Net migration is preferred over other demographic variables, as immigration typically generates more immediate housing needs compared to natural increase in population. Using other demographic variables such as the share of population in family forming age yields qualitatively similar results.

17

Whereas equation (1) captures the effect of mortgage interest deductibility through the real after-tax interest rate, there is no consideration for the role of other taxes on housing services, such as the virtual elimination of property taxes in 2008. These taxes are important in shaping housing demand (Finansinspektionen, 2013).
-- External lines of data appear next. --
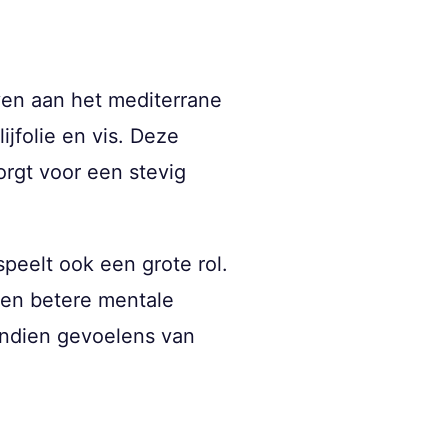
en aan het mediterrane
ijfolie en vis. Deze
orgt voor een stevig
speelt ook een grote rol.
een betere mentale
endien gevoelens van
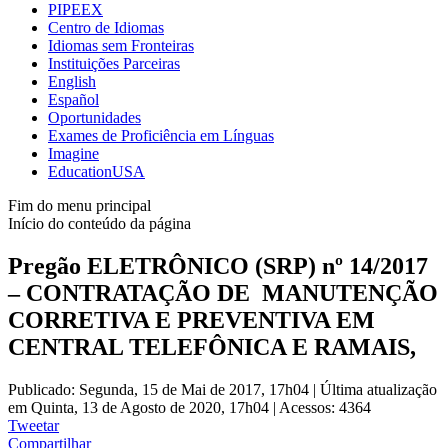
PIPEEX
Centro de Idiomas
Idiomas sem Fronteiras
Instituições Parceiras
English
Español
Oportunidades
Exames de Proficiência em Línguas
Imagine
EducationUSA
Fim do menu principal
Início do conteúdo da página
Pregão ELETRÔNICO (SRP) nº 14/2017
– CONTRATAÇÃO DE MANUTENÇÃO
CORRETIVA E PREVENTIVA EM
CENTRAL TELEFÔNICA E RAMAIS,
Publicado: Segunda, 15 de Mai de 2017, 17h04
|
Última atualização
em Quinta, 13 de Agosto de 2020, 17h04
|
Acessos: 4364
Tweetar
Compartilhar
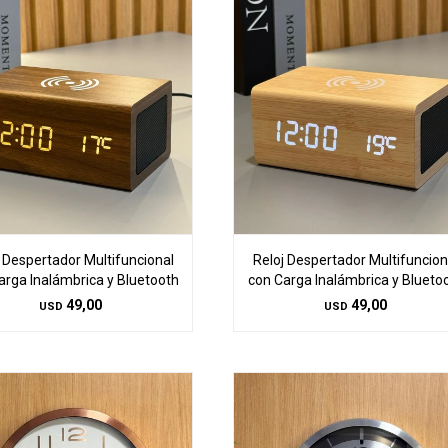
 Despertador Multifuncional
Reloj Despertador Multifuncion
arga Inalámbrica y Bluetooth
con Carga Inalámbrica y Blueto
49,00
49,00
USD
USD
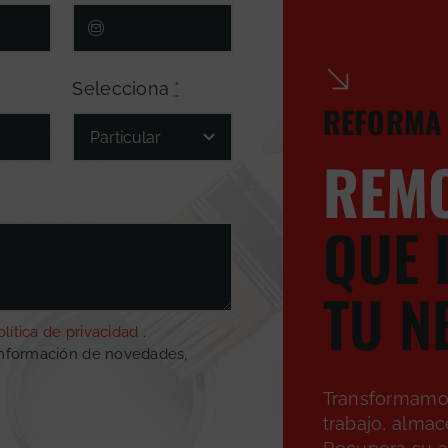
Selecciona
*
REFORMA 
REM
QUE 
TU N
olítica de privacidad
.
información de novedades,
Transformamos
trabajo, alma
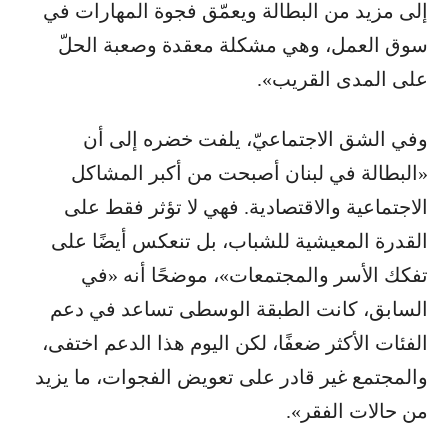
إلى مزيد من البطالة ويعمّق فجوة المهارات في
سوق العمل، وهي مشكلة معقدة وصعبة الحلّ
على المدى القريب».
وفي الشق الاجتماعيّ، يلفت خضره إلى أن
«البطالة في لبنان أصبحت من أكبر المشاكل
الاجتماعية والاقتصادية. فهي لا تؤثر فقط على
القدرة المعيشية للشباب، بل تنعكس أيضًا على
تفكك الأسر والمجتمعات»، موضحًا أنه «في
السابق، كانت الطبقة الوسطى تساعد في دعم
الفئات الأكثر ضعفًا، لكن اليوم هذا الدعم اختفى،
والمجتمع غير قادر على تعويض الفجوات، ما يزيد
من حالات الفقر».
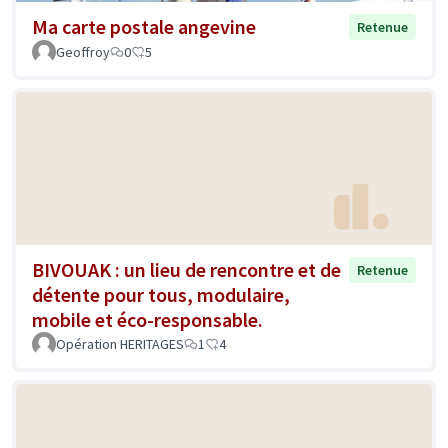
Ma carte postale angevine
Retenue
Geoffroy
0
5
BIVOUAK : un lieu de rencontre et de
Retenue
détente pour tous, modulaire,
mobile et éco-responsable.
Opération HERITAGES
1
4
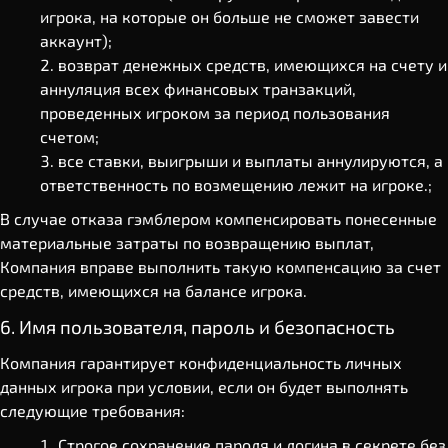
игрока, на которые он больше не сможет завести
аккаунт);
возврат денежных средств, имеющихся на счету и
аннуляция всех финансовых транзакций,
проведенных игроком за период пользования
счетом;
все ставки, выигрыши и выплаты аннулируются, а
ответственность по возмещению лежит на игроке.;
В случае отказа гэмблером компенсировать понесенные
материальные затраты по возвращению выплат,
Компания вправе выполнить такую компенсацию за счет
средств, имеющихся на балансе игрока.
6. Имя пользователя, пароль и безопасность
Компания гарантирует конфиденциальность личных
данных игрока при условии, если он будет выполнять
следующие требования:
Строгое сохранение пароля и логина в секрете без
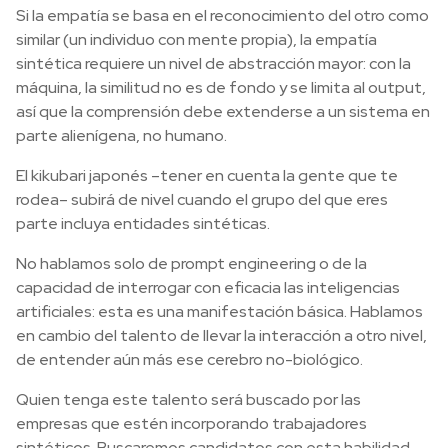
Si la empatía se basa en el reconocimiento del otro como
similar (un individuo con mente propia), la empatía
sintética requiere un nivel de abstracción mayor: con la
máquina, la similitud no es de fondo y se limita al output,
así que la comprensión debe extenderse a un sistema en
parte alienígena, no humano.
El kikubari japonés –tener en cuenta la gente que te
rodea– subirá de nivel cuando el grupo del que eres
parte incluya entidades sintéticas.
No hablamos solo de prompt engineering o de la
capacidad de interrogar con eficacia las inteligencias
artificiales: esta es una manifestación básica. Hablamos
en cambio del talento de llevar la interacción a otro nivel,
de entender aún más ese cerebro no-biológico.
Quien tenga este talento será buscado por las
empresas que estén incorporando trabajadores
sintéticos. Buscaremos candidatos con esta habilidad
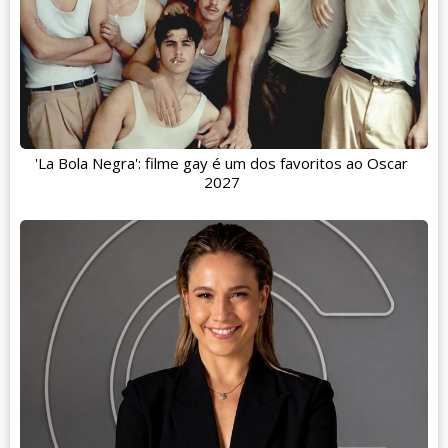
'La Bola Negra': filme gay é um dos favoritos ao Oscar
2027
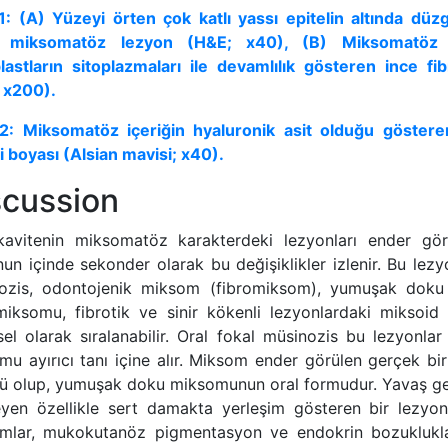
 1: (A) Yüzeyi örten çok katlı yassı epitelin altında düz
rlı miksomatöz lezyon (H&E; x40), (B) Miksomatöz 
blastların sitoplazmaları ile devamlılık gösteren ince fib
 x200).
 2: Miksomatöz içeriğin hyaluronik asit olduğu gösteren
i boyası (Alsian mavisi; x40).
scussion
kavitenin miksomatöz karakterdeki lezyonları ender gö
un içinde sekonder olarak bu değişiklikler izlenir. Bu lezyo
ozis, odontojenik miksom (fibromiksom), yumuşak doku 
 miksomu, fibrotik ve sinir kökenli lezyonlardaki miksoid 
l olarak sıralanabilir. Oral fokal müsinozis bu lezyonlar 
mu ayırıcı tanı içine alır. Miksom ender görülen gerçek b
ü olup, yumuşak doku miksomunun oral formudur. Yavaş g
yen özellikle sert damakta yerleşim gösteren bir lezyo
mlar, mukokutanöz pigmentasyon ve endokrin bozuklukla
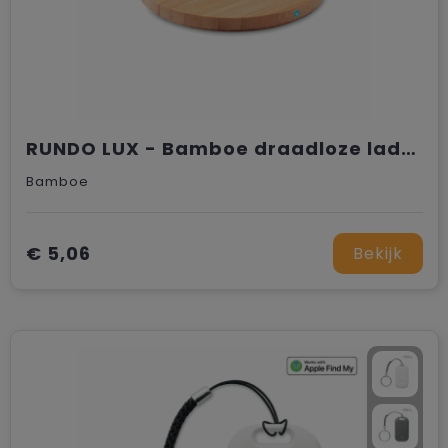
RUNDO LUX - Bamboe draadloze lader 15W
Bamboe
€ 5,06
Bekijk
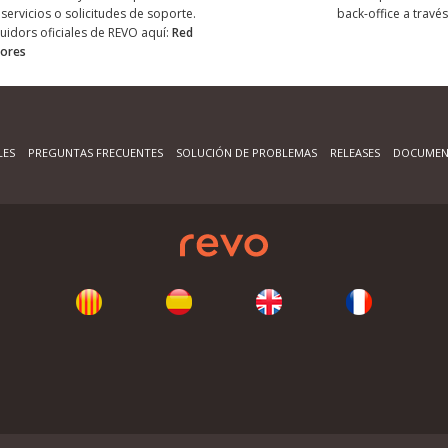
servicios o solicitudes de soporte.
back-office a través
buidors oficiales de REVO aquí:
Red
dores
LES
PREGUNTAS FRECUENTES
SOLUCIÓN DE PROBLEMAS
RELEASES
DOCUMEN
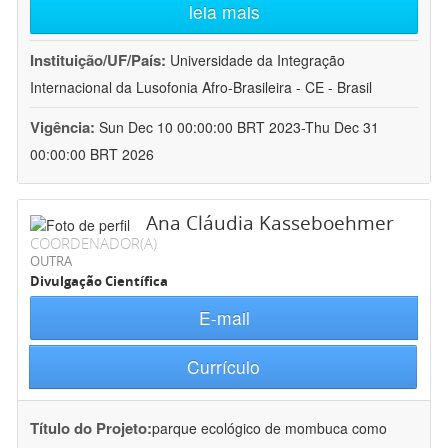
leia mais
Instituição/UF/País:
Universidade da Integração
Internacional da Lusofonia Afro-Brasileira - CE - Brasil
Vigência:
Sun Dec 10 00:00:00 BRT 2023-Thu Dec 31
00:00:00 BRT 2026
Ana Cláudia Kasseboehmer
COORDENADOR(A)
OUTRA
Divulgação Científica
E-mail
Currículo
Título do Projeto:
parque ecológico de mombuca como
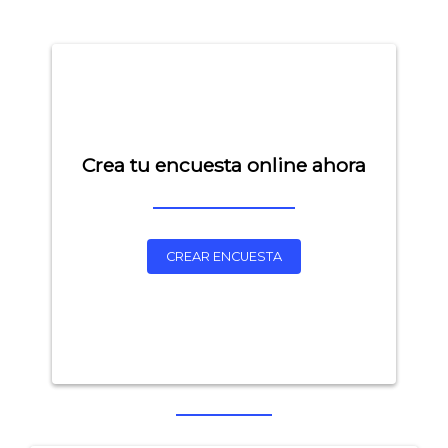
Crea tu encuesta online ahora
CREAR ENCUESTA
Explorar categorías:
- Artículos destacados
- Consejos para tu encuesta
- Encuesta.com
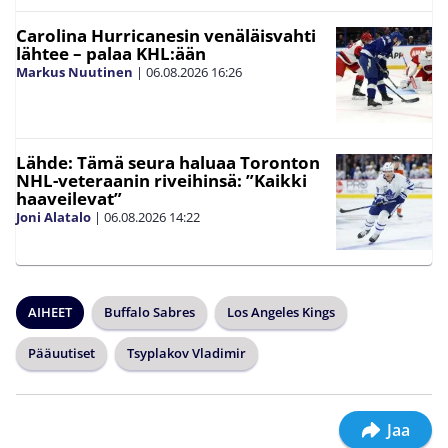
Carolina Hurricanesin venäläisvahti
lähtee – palaa KHL:ään
Markus Nuutinen
|
06.08.2026
16:26
Lähde: Tämä seura haluaa Toronton
NHL-veteraanin riveihinsä: ”Kaikki
haaveilevat”
Joni Alatalo
|
06.08.2026
14:22
AIHEET
Buffalo Sabres
Los Angeles Kings
Pääuutiset
Tsyplakov Vladimir
Jaa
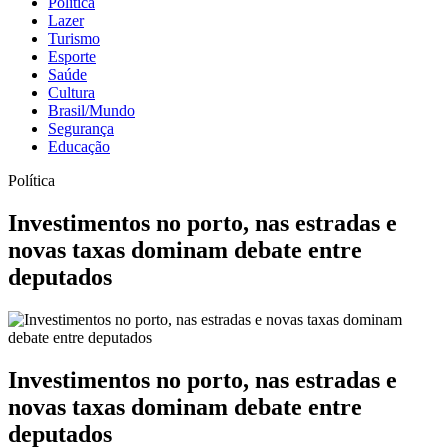
Política
Lazer
Turismo
Esporte
Saúde
Cultura
Brasil/Mundo
Segurança
Educação
Política
Investimentos no porto, nas estradas e
novas taxas dominam debate entre
deputados
Investimentos no porto, nas estradas e
novas taxas dominam debate entre
deputados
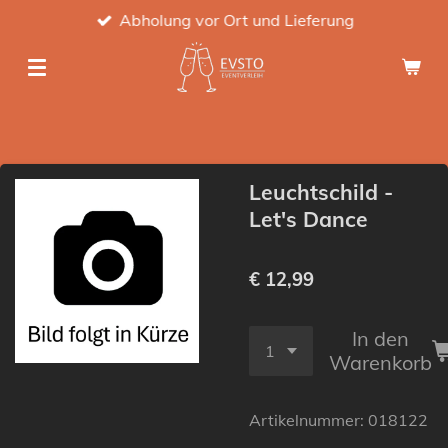
Abholung vor Ort und Lieferung
Zum
Hauptinhalt
springen
Leuchtschild -
Let's Dance
€ 12,99
In den
Warenkorb
Artikelnummer:
018122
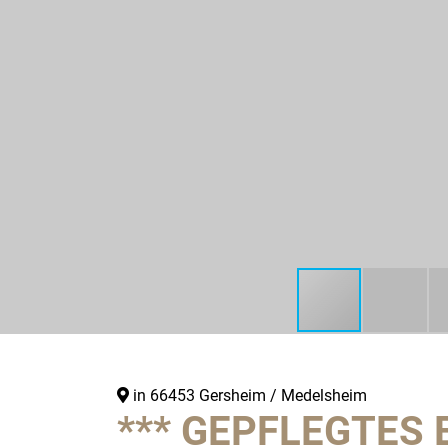
in 66453 Gersheim / Medelsheim
*** GEPFLEGTES 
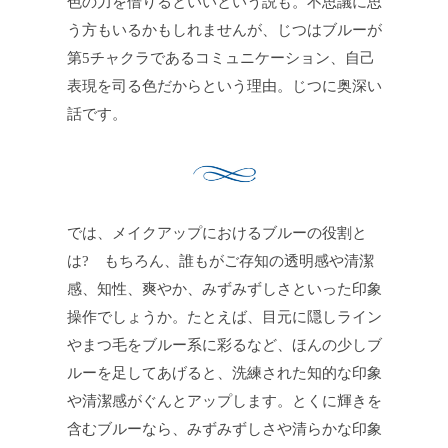
色の力を借りるといいという説も。不思議に思
う方もいるかもしれませんが、じつはブルーが
第5チャクラであるコミュニケーション、自己
表現を司る色だからという理由。じつに奥深い
話です。
では、メイクアップにおけるブルーの役割と
は? もちろん、誰もがご存知の透明感や清潔
感、知性、爽やか、みずみずしさといった印象
操作でしょうか。たとえば、目元に隠しライン
やまつ毛をブルー系に彩るなど、ほんの少しブ
ルーを足してあげると、洗練された知的な印象
や清潔感がぐんとアップします。とくに輝きを
含むブルーなら、みずみずしさや清らかな印象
Yet their effect is difficult to estimate reliably, as the near elimination of these taxes was discussed well ahead of its implementation, making the use of a simple dummy variable inappropriate.

18

The available data on household expectations are for the net expecting an increase, not the level of such increases, and are only available as of more recently.

19

Whereas Anundsen and Jansen (2013) include house prices and the housing stock separately in the debt equation, this study combines the two in the value of housing assets. They also include disposable income and housing turnover as additional long-run determinant of household debt, but the first variable is highly correlated with our key explanatory variable hv (correlation coefficient of 0.99) and the second one is not available for all dwellings in Sweden.

20

We consider that estimates of the long-run coefficient on hv are not subject to endogeneity problems, as the level of debt is not a long-run explanatory variable for house prices in the life-cycle based model (equation 1), where housing demand (like consumption) depends on income and net wealth in the long-run.

21

Changes to zoning policies and rent controls would also affect housing supply, but the evolution of these policies over time is difficult to proxy.

22

The macro analysis essentially considers Sweden as a single housing market, although there are differences across regions. For an analysis of housing supply at the municipality level, please refer to Ho (2015).

23

This composite index is based on Valueguard data back to 2005. This series is backdated using the house price index from Statistics Sweden and the OECD.

24

As a result, no seasonal dummies are included in the analysis.

25

Annex I provides a number of robustness checks, including sensitivity of the results to the estimation method. Robustness checks considered allow for additional leads and lags in the estimation as well as alternative estimation methods including fully modified ordinary least squares (FMOLS) and canonical correlation (CCR).

26

The long-run standard error is 2% and 97% of the variance in the level in real housing prices is explained by the model.

27

Recursive regressions of different window length (not reported) show stability in estimated residuals suggesting that the assessment of valuation is not unduly sensitive to the sample period.

28

Standard diagnostic tests generally point to cointegration in the variables entering equation 4.

29

Swedish household debt is predominantly in the form of housing loans, representing around 82 percent of total lending to households as of August 2015.

30

The growth path of GDP is from the National Institute of Economic Research (NIER); real disposable income per capita is assumed to increase by 1.8 percent p.a.; financial assets per capita to rise by 7 percent p.a.; net migration by 5 percent p.a.; construction costs by 2.5 percent p.a.; and the population projection is from Statistics Sweden.

31

Whereas the DOLS estimators are obtained by adding leads and lags of the differenced regressors to soak up long-run correlations, FMOLS and CCR eliminate the problems caused by the cross-correlation using a semiparametric correction.

32

The results are available from the author.